Like we've said before, "oh, think of the children" is a magic phrase around these parts. Uttering it excuses you, in our culture, from the surly bounds of logic and proportion.

Case in point: Radley Balko offers the story of Evan Daniel Emory of Michigan, who fancies himself a humorist. Emory videotaped himself singing a harmless song to schoolchildren. Then he doctored the video to make it appear that he was singing a profane song to children, and put it on the internet. As the preview to the video itself makes clear, no actual children were exposed to naughty words in the classroom.

But what does that matter? Just as it was once treason to imagine the death of the king, it's a terrible crime in our society to put children together with profanity or violence or sex, even only in our imaginations.
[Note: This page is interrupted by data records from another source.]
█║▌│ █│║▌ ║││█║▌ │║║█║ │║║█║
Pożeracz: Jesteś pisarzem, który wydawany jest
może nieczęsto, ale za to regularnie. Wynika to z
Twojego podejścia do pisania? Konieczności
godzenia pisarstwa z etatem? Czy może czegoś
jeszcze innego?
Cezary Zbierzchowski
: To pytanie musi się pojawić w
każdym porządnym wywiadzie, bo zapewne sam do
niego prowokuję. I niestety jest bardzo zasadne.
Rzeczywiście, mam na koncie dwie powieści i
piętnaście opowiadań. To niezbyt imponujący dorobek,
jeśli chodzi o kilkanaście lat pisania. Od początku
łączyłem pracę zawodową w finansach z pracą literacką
So Emory, thanks to Muskegon County Prosecutor Tony Tague, is charged with a felony.

Tague said Michigan law 'provides penalty' for those who actually manufacture child sexual abusive material "but also has a provision for those who make it appear that the children were actually abused."

Perhaps the children have some sort of civil cause of action against Tague for depicting them in a false light (as enjoying an obscene performance) or for misuse of their right of publicity. What's an eight-year-old's right of publicity worth? Tague ought not use unsuspecting schoolchildren as set dressing in his productions, and I don't care who set the example for him.

But charging him with a felony premised on the idea that he made it appear that children were abused? That suggests a frankly demented society. Movies are full of scary-ass kids — the Children of the Corn, that head-spinning puking chick in The Exorcist, and the entire oeuvre of MacCaulay Culkin. But if perfectly normal kids can drive adults into frenzies of witch-burning barbarism just by existing, then we really don't need horror-movie tropes to make kids scary, do we?

Last 5 posts by Ken

12 Comments

11 Comments

  1. Chris Berez  •  Feb 17, 2011 @2:28 pm
  2. PEBKAC  •  Feb 17, 2011 @4:39 pm

    I've been saying this was going to start happening if precedents regarding certain content from Japan continued as they have for a while now…and been called a paranoid nutbar every time I say it.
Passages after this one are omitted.